### [ASSIGNMENT]
With the pictures excluded, reproduce all of the data exactly.
[ENTRIES SHOWN]
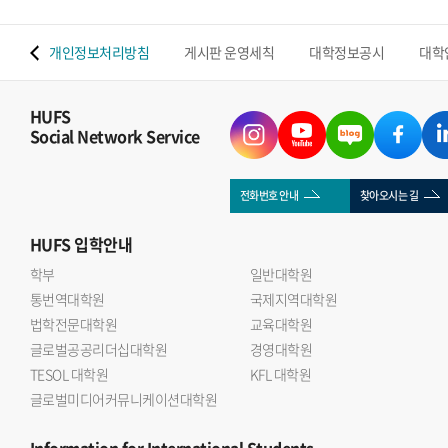
 맵
개인정보처리방침
게시판 운영세칙
대학정보공시
대학
HUFS
Social Network Service
전화번호 안내
찾아오시는 길
HUFS
입학안내
학부
일반대학원
통번역대학원
국제지역대학원
법학전문대학원
교육대학원
글로벌공공리더십대학원
경영대학원
TESOL 대학원
KFL 대학원
글로벌미디어커뮤니케이션대학원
[/ENTRIES SHOWN]
### [RESPONSE AREA]
 맵
개인정보처리방침
게시판 운영세칙
대학정보공시
대학
HUFS
Social Network Service
전화번호 안내
찾아오시는 길
HUFS
입학안내
학부
일반대학원
통번역대학원
국제지역대학원
법학전문대학원
교육대학원
글로벌공공리더십대학원
경영대학원
TESOL 대학원
KFL 대학원
글로벌미디어커뮤니케이션대학원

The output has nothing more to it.